**PROBLEM DESCRIPTION**
Search the records for the string "known", and show each line where it appears.

**DATASET RECORDS**
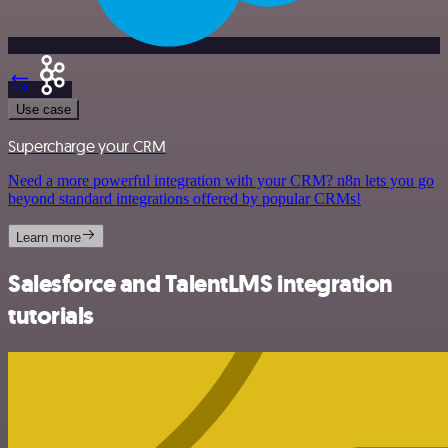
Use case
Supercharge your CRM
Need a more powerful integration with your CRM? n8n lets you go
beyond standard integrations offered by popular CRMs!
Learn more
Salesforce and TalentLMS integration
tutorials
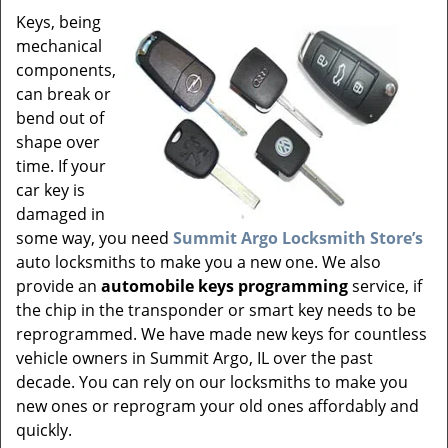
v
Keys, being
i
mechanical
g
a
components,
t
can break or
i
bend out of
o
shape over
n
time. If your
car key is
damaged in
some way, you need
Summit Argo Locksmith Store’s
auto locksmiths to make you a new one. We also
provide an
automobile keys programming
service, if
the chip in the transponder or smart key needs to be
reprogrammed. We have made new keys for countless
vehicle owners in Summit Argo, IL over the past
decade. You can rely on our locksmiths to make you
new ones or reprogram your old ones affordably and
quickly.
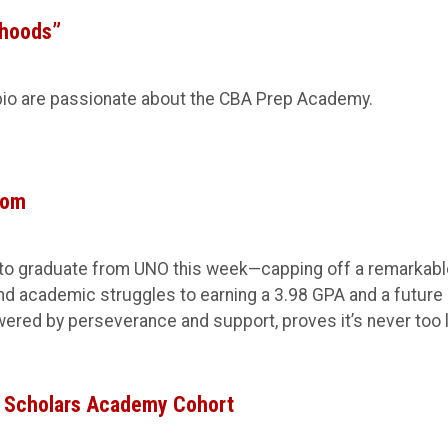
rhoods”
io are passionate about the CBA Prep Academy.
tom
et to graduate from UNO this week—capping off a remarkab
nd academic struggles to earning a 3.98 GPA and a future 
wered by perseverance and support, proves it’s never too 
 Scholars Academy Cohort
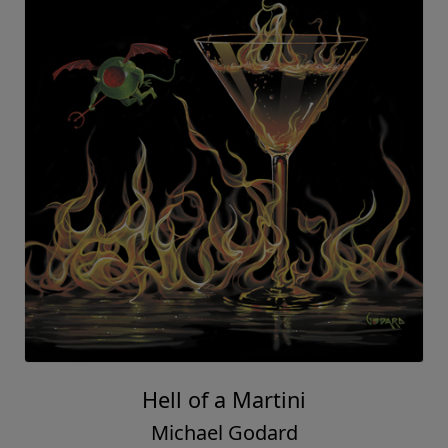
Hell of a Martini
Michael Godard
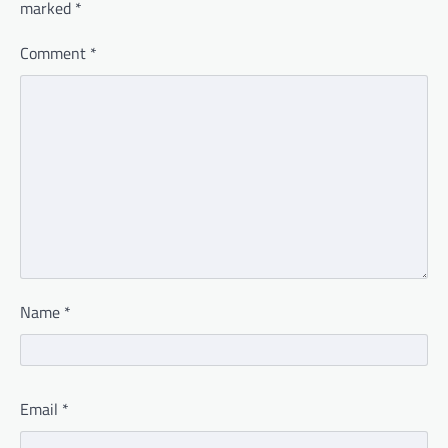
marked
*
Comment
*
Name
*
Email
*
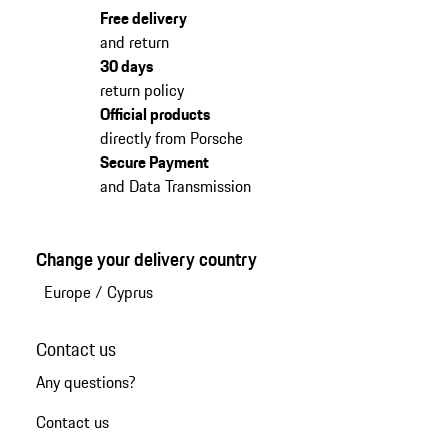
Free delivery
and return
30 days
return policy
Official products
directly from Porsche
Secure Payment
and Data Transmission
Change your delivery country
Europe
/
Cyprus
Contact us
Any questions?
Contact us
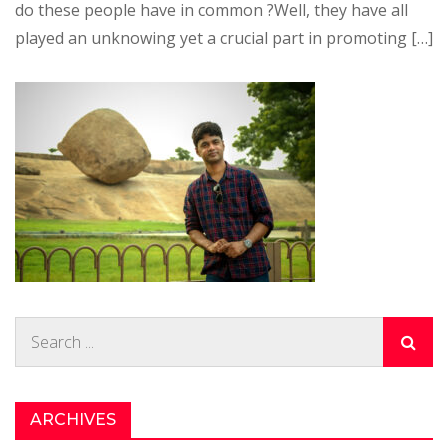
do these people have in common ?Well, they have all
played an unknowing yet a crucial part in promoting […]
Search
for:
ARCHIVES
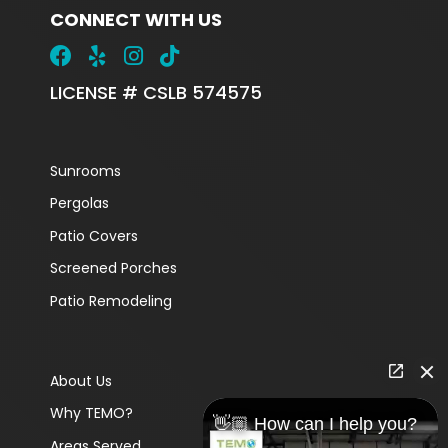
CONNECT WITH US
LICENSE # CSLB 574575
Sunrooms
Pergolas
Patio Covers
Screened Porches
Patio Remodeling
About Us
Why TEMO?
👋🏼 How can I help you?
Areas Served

...

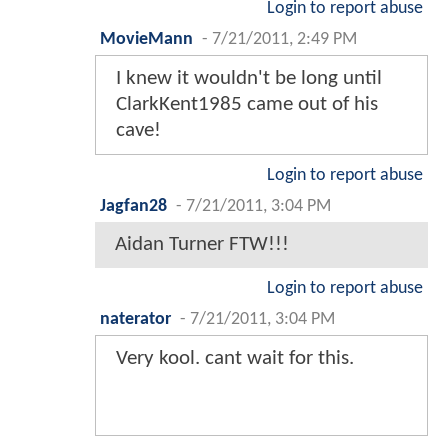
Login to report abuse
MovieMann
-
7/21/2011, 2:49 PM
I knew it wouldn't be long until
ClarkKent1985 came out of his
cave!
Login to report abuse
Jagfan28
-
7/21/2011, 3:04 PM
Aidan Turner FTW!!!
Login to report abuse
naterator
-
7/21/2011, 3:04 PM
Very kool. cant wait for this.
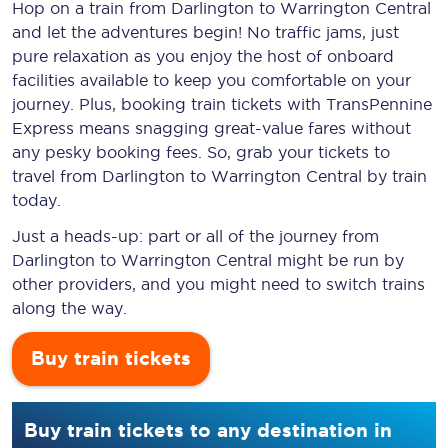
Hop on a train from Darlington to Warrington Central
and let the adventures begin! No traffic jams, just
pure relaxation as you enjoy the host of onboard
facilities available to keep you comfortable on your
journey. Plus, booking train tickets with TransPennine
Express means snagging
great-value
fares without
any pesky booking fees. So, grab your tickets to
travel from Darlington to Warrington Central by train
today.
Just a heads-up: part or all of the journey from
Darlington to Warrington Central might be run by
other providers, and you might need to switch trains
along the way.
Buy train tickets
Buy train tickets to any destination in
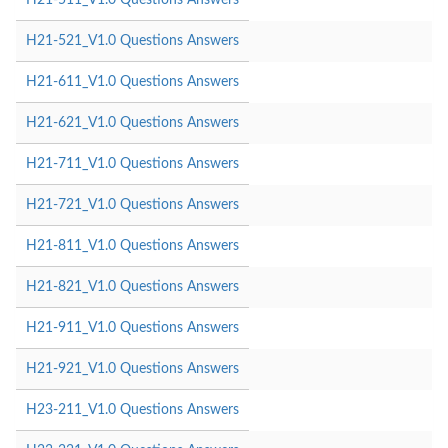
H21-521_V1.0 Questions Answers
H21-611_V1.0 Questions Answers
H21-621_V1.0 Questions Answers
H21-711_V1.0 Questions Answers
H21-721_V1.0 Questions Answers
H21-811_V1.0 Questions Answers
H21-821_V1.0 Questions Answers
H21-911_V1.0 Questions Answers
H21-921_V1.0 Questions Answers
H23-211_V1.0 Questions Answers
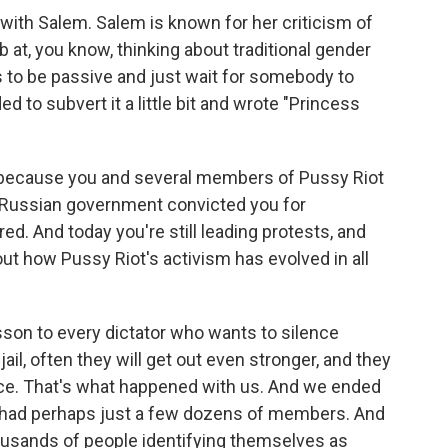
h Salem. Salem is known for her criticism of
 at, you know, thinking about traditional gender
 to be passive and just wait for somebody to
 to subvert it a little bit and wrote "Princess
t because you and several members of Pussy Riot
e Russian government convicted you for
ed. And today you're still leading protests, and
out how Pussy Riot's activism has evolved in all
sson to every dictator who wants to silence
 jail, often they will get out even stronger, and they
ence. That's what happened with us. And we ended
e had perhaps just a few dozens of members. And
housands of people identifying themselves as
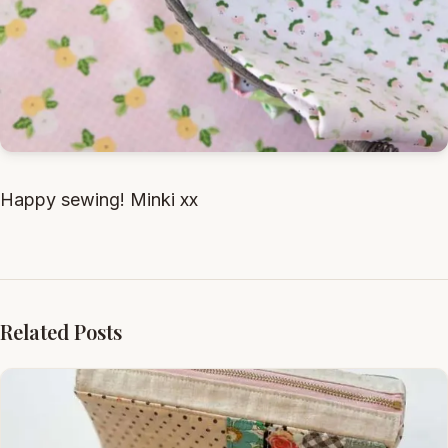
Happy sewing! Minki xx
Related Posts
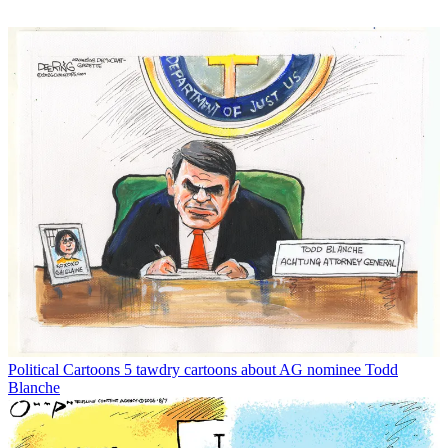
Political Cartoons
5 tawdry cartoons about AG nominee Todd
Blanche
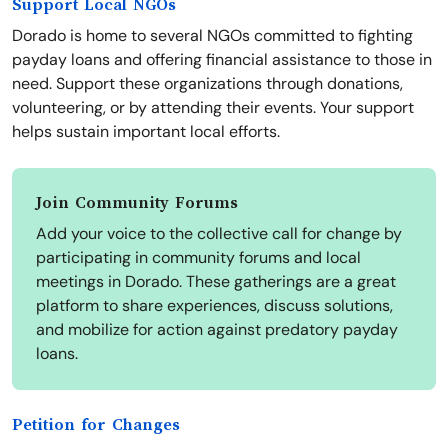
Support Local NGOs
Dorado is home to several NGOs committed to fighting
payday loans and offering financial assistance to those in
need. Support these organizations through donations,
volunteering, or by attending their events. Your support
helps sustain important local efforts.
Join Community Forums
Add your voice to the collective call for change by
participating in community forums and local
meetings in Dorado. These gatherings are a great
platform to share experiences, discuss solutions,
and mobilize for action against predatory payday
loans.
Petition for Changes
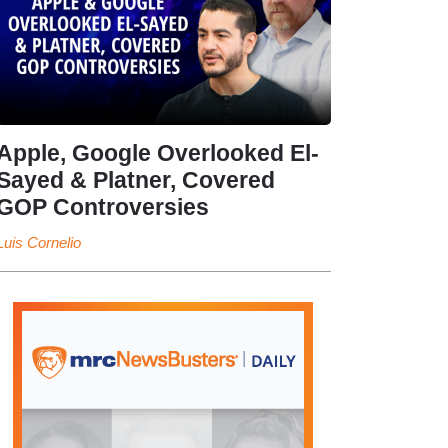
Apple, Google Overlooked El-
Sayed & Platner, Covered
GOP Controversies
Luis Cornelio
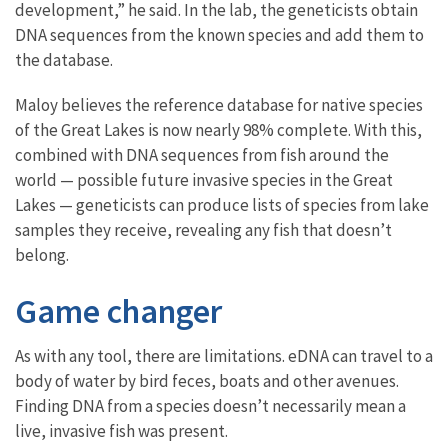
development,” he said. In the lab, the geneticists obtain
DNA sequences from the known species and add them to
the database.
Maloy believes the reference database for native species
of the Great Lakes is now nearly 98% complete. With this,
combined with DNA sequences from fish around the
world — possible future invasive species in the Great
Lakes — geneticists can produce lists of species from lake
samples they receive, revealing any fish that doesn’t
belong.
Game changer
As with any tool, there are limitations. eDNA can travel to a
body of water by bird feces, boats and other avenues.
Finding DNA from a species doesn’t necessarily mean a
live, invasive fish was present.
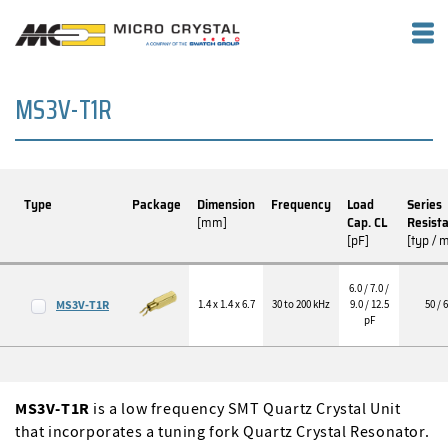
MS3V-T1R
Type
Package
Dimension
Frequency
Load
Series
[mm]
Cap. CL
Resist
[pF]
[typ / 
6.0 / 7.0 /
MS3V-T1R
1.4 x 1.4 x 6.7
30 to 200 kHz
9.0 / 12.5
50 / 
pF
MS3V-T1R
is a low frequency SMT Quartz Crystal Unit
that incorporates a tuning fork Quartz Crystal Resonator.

**WRITTEN SOLUTION**
h Salem. Salem is known for her criticism of
DNA sequences from the known species and add them to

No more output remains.